Required action:
Write out the data that follows exactly, keeping every picture out.

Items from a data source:
+ + + + + + +

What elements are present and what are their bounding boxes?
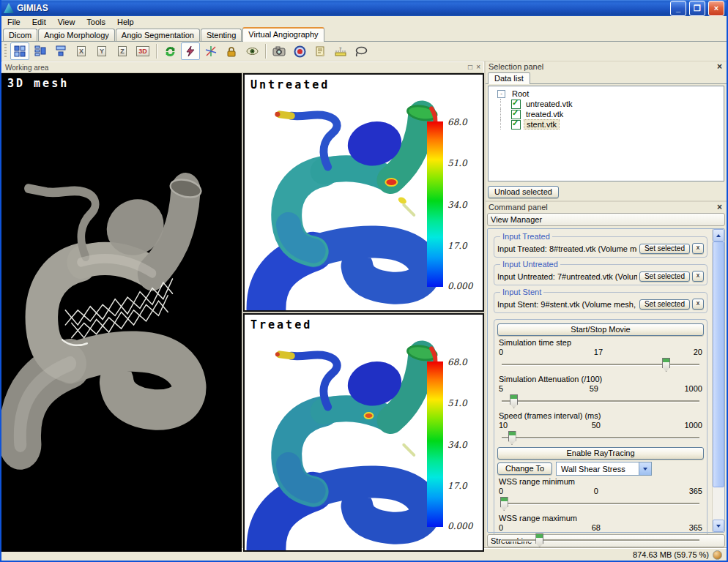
quad-view-icon[interactable]: [10, 42, 29, 60]
mode-dropdown-value: Wall Shear Stress: [557, 465, 639, 473]
restore-button[interactable]: ❐: [689, 1, 705, 16]
colorbar-tick: 17.0: [447, 481, 483, 491]
toolbar-grip[interactable]: [4, 44, 7, 59]
unload-selected-button[interactable]: Unload selected: [488, 186, 559, 198]
slider-min: 10: [499, 421, 508, 430]
lightning-icon[interactable]: [181, 42, 200, 60]
maximize-pane-icon[interactable]: □: [468, 64, 472, 71]
menu-help[interactable]: Help: [111, 17, 140, 27]
crosshair-icon[interactable]: [201, 42, 220, 60]
close-pane-icon[interactable]: ×: [476, 64, 480, 71]
tab-dicom[interactable]: Dicom: [3, 29, 37, 41]
memory-usage-text: 874.63 MB (59.75 %): [633, 550, 709, 559]
colorbar-tick: 17.0: [447, 241, 483, 251]
close-command-panel-icon[interactable]: ×: [717, 203, 722, 211]
untreated-render[interactable]: [245, 75, 483, 310]
checkbox-stent[interactable]: [511, 120, 521, 130]
viewport-treated[interactable]: Treated: [243, 313, 484, 552]
stacked-view-icon[interactable]: [31, 42, 50, 60]
tab-virtual-angiography[interactable]: Virtual Angiography: [242, 27, 324, 42]
close-button[interactable]: ×: [708, 1, 724, 16]
tree-item-untreated[interactable]: untreated.vtk: [524, 100, 575, 108]
camera-icon[interactable]: [270, 42, 289, 60]
viewport-3d-mesh[interactable]: 3D mesh: [1, 73, 242, 552]
slider-track[interactable]: [502, 357, 699, 373]
set-selected-stent-button[interactable]: Set selected: [639, 299, 690, 310]
tab-angio-morphology[interactable]: Angio Morphology: [38, 29, 115, 41]
notes-icon[interactable]: [311, 42, 330, 60]
menu-edit[interactable]: Edit: [26, 17, 52, 27]
command-scrollbar[interactable]: [712, 229, 724, 532]
slider-track[interactable]: [502, 533, 699, 549]
scroll-thumb[interactable]: [713, 241, 724, 487]
command-panel-title: Command panel: [489, 203, 548, 211]
tab-data-list[interactable]: Data list: [488, 72, 530, 84]
slider-track[interactable]: [502, 430, 699, 446]
enable-raytracing-button[interactable]: Enable RayTracing: [497, 447, 704, 460]
slider-current: 59: [590, 384, 598, 394]
eye-icon[interactable]: [242, 42, 261, 60]
toolbar-separator: [265, 44, 266, 59]
record-icon[interactable]: [290, 42, 309, 60]
x-plane-icon[interactable]: X: [72, 42, 91, 60]
refresh-icon[interactable]: [160, 42, 179, 60]
set-selected-untreated-button[interactable]: Set selected: [639, 271, 690, 282]
close-selection-panel-icon[interactable]: ×: [717, 62, 722, 71]
split-view-icon[interactable]: [51, 42, 70, 60]
colorbar-tick: 34.0: [447, 440, 483, 450]
z-plane-icon[interactable]: Z: [113, 42, 132, 60]
tab-stenting[interactable]: Stenting: [201, 29, 242, 41]
input-stent-label: Input Stent: [500, 288, 543, 296]
lasso-icon[interactable]: [352, 42, 371, 60]
minimize-button[interactable]: _: [670, 1, 686, 16]
slider-label: Simulation time step: [499, 338, 702, 348]
tree-root-label[interactable]: Root: [510, 89, 531, 98]
viewport-untreated[interactable]: Untreated: [243, 73, 484, 312]
measure-icon[interactable]: 7: [331, 42, 350, 60]
slider-thumb[interactable]: [508, 431, 516, 445]
scroll-down-icon[interactable]: [713, 520, 724, 532]
tree-item-stent[interactable]: stent.vtk: [524, 119, 560, 130]
scroll-track[interactable]: [713, 241, 724, 520]
slider-thumb[interactable]: [535, 533, 543, 547]
menu-file[interactable]: File: [1, 17, 26, 27]
view-manager-header[interactable]: View Manager: [487, 213, 725, 226]
start-stop-movie-button[interactable]: Start/Stop Movie: [497, 323, 704, 336]
slider-min: 5: [499, 384, 503, 394]
menu-view[interactable]: View: [52, 17, 81, 27]
lock-icon[interactable]: [222, 42, 241, 60]
slider-min: 0: [499, 487, 503, 496]
3d-view-icon[interactable]: 3D: [133, 42, 152, 60]
slider-track[interactable]: [502, 394, 699, 410]
toolbar-separator: [156, 44, 157, 59]
remove-untreated-button[interactable]: x: [692, 271, 704, 282]
tree-expander-icon[interactable]: -: [497, 90, 505, 98]
simulation-time-step-slider: Simulation time step 0 17 20: [499, 338, 702, 373]
change-to-button[interactable]: Change To: [497, 462, 552, 475]
input-untreated-value: Input Untreated: 7#untreated.vtk (Volume…: [497, 272, 637, 281]
slider-thumb[interactable]: [662, 358, 670, 372]
dropdown-arrow-icon[interactable]: [639, 462, 651, 475]
window-title: GIMIAS: [17, 3, 667, 13]
mode-dropdown[interactable]: Wall Shear Stress: [556, 462, 652, 476]
scroll-up-icon[interactable]: [713, 229, 724, 241]
remove-stent-button[interactable]: x: [692, 299, 704, 310]
colorbar-ticks: 68.0 51.0 34.0 17.0 0.000: [427, 121, 443, 287]
remove-treated-button[interactable]: x: [692, 243, 704, 254]
tree-item-treated[interactable]: treated.vtk: [524, 110, 565, 119]
slider-track[interactable]: [502, 496, 699, 512]
tab-angio-segmentation[interactable]: Angio Segmentation: [116, 29, 200, 41]
slider-current: 68: [592, 523, 601, 533]
y-plane-icon[interactable]: Y: [92, 42, 111, 60]
working-area-header: Working area □ ×: [1, 61, 484, 73]
data-tree[interactable]: - Root untreated.vtk treated.vtk: [488, 86, 724, 181]
menu-tools[interactable]: Tools: [81, 17, 111, 27]
slider-thumb[interactable]: [510, 394, 518, 408]
colorbar-tick: 51.0: [447, 158, 483, 168]
set-selected-treated-button[interactable]: Set selected: [639, 244, 690, 254]
viewport-title-treated: Treated: [250, 318, 312, 331]
mesh-render[interactable]: [1, 73, 242, 552]
slider-thumb[interactable]: [500, 497, 508, 511]
treated-render[interactable]: [245, 315, 483, 550]
slider-label: Speed (frames interval) (ms): [499, 411, 702, 421]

+ + + + + + +

Answer area:
What elements are present and what are their bounding boxes?
quad-view-icon[interactable]: [10, 42, 29, 60]
mode-dropdown-value: Wall Shear Stress: [557, 465, 639, 473]
restore-button[interactable]: ❐: [689, 1, 705, 16]
colorbar-tick: 17.0: [447, 481, 483, 491]
toolbar-grip[interactable]: [4, 44, 7, 59]
unload-selected-button[interactable]: Unload selected: [488, 186, 559, 198]
slider-min: 10: [499, 421, 508, 430]
lightning-icon[interactable]: [181, 42, 200, 60]
maximize-pane-icon[interactable]: □: [468, 64, 472, 71]
menu-help[interactable]: Help: [111, 17, 140, 27]
crosshair-icon[interactable]: [201, 42, 220, 60]
close-pane-icon[interactable]: ×: [476, 64, 480, 71]
tab-dicom[interactable]: Dicom: [3, 29, 37, 41]
memory-usage-text: 874.63 MB (59.75 %): [633, 550, 709, 559]
colorbar-tick: 17.0: [447, 241, 483, 251]
close-command-panel-icon[interactable]: ×: [717, 203, 722, 211]
untreated-render[interactable]: [245, 75, 483, 310]
checkbox-stent[interactable]: [511, 120, 521, 130]
viewport-treated[interactable]: Treated: [243, 313, 484, 552]
stacked-view-icon[interactable]: [31, 42, 50, 60]
tab-virtual-angiography[interactable]: Virtual Angiography: [242, 27, 324, 42]
close-button[interactable]: ×: [708, 1, 724, 16]
tree-item-untreated[interactable]: untreated.vtk: [524, 100, 575, 108]
camera-icon[interactable]: [270, 42, 289, 60]
viewport-3d-mesh[interactable]: 3D mesh: [1, 73, 242, 552]
slider-track[interactable]: [502, 357, 699, 373]
set-selected-stent-button[interactable]: Set selected: [639, 299, 690, 310]
tab-angio-morphology[interactable]: Angio Morphology: [38, 29, 115, 41]
notes-icon[interactable]: [311, 42, 330, 60]
menu-edit[interactable]: Edit: [26, 17, 52, 27]
command-scrollbar[interactable]: [712, 229, 724, 532]
slider-track[interactable]: [502, 533, 699, 549]
scroll-thumb[interactable]: [713, 241, 724, 487]
command-panel-title: Command panel: [489, 203, 548, 211]
tab-data-list[interactable]: Data list: [488, 72, 530, 84]
slider-track[interactable]: [502, 430, 699, 446]
enable-raytracing-button[interactable]: Enable RayTracing: [497, 447, 704, 460]
slider-current: 59: [590, 384, 598, 394]
eye-icon[interactable]: [242, 42, 261, 60]
toolbar-separator: [265, 44, 266, 59]
record-icon[interactable]: [290, 42, 309, 60]
x-plane-icon[interactable]: X: [72, 42, 91, 60]
refresh-icon[interactable]: [160, 42, 179, 60]
set-selected-untreated-button[interactable]: Set selected: [639, 271, 690, 282]
close-selection-panel-icon[interactable]: ×: [717, 62, 722, 71]
split-view-icon[interactable]: [51, 42, 70, 60]
colorbar-tick: 34.0: [447, 440, 483, 450]
z-plane-icon[interactable]: Z: [113, 42, 132, 60]
tab-stenting[interactable]: Stenting: [201, 29, 242, 41]
input-stent-label: Input Stent: [500, 288, 543, 296]
lasso-icon[interactable]: [352, 42, 371, 60]
minimize-button[interactable]: _: [670, 1, 686, 16]
slider-label: Simulation time step: [499, 338, 702, 348]
tree-root-label[interactable]: Root: [510, 89, 531, 98]
viewport-untreated[interactable]: Untreated: [243, 73, 484, 312]
measure-icon[interactable]: 7: [331, 42, 350, 60]
slider-thumb[interactable]: [508, 431, 516, 445]
scroll-down-icon[interactable]: [713, 520, 724, 532]
tree-item-stent[interactable]: stent.vtk: [524, 119, 560, 130]
scroll-track[interactable]: [713, 241, 724, 520]
slider-thumb[interactable]: [535, 533, 543, 547]
menu-file[interactable]: File: [1, 17, 26, 27]
view-manager-header[interactable]: View Manager: [487, 213, 725, 226]
start-stop-movie-button[interactable]: Start/Stop Movie: [497, 323, 704, 336]
slider-min: 5: [499, 384, 503, 394]
menu-view[interactable]: View: [52, 17, 81, 27]
lock-icon[interactable]: [222, 42, 241, 60]
slider-min: 0: [499, 487, 503, 496]
3d-view-icon[interactable]: 3D: [133, 42, 152, 60]
slider-track[interactable]: [502, 394, 699, 410]
toolbar-separator: [156, 44, 157, 59]
remove-untreated-button[interactable]: x: [692, 271, 704, 282]
tree-expander-icon[interactable]: -: [497, 90, 505, 98]
simulation-time-step-slider: Simulation time step 0 17 20: [499, 338, 702, 373]
change-to-button[interactable]: Change To: [497, 462, 552, 475]
input-untreated-value: Input Untreated: 7#untreated.vtk (Volume…: [497, 272, 637, 281]
slider-thumb[interactable]: [662, 358, 670, 372]
dropdown-arrow-icon[interactable]: [639, 462, 651, 475]
window-title: GIMIAS: [17, 3, 667, 13]
mode-dropdown[interactable]: Wall Shear Stress: [556, 462, 652, 476]
scroll-up-icon[interactable]: [713, 229, 724, 241]
remove-stent-button[interactable]: x: [692, 299, 704, 310]
colorbar-ticks: 68.0 51.0 34.0 17.0 0.000: [427, 121, 443, 287]
remove-treated-button[interactable]: x: [692, 243, 704, 254]
tree-item-treated[interactable]: treated.vtk: [524, 110, 565, 119]
slider-track[interactable]: [502, 496, 699, 512]
tab-angio-segmentation[interactable]: Angio Segmentation: [116, 29, 200, 41]
slider-current: 68: [592, 523, 601, 533]
y-plane-icon[interactable]: Y: [92, 42, 111, 60]
working-area-header: Working area □ ×: [1, 61, 484, 73]
data-tree[interactable]: - Root untreated.vtk treated.vtk: [488, 86, 724, 181]
menu-tools[interactable]: Tools: [81, 17, 111, 27]
slider-thumb[interactable]: [510, 394, 518, 408]
colorbar-tick: 51.0: [447, 158, 483, 168]
set-selected-treated-button[interactable]: Set selected: [639, 244, 690, 254]
viewport-title-treated: Treated: [250, 318, 312, 331]
mesh-render[interactable]: [1, 73, 242, 552]
slider-thumb[interactable]: [500, 497, 508, 511]
treated-render[interactable]: [245, 315, 483, 550]
slider-label: Speed (frames interval) (ms): [499, 411, 702, 421]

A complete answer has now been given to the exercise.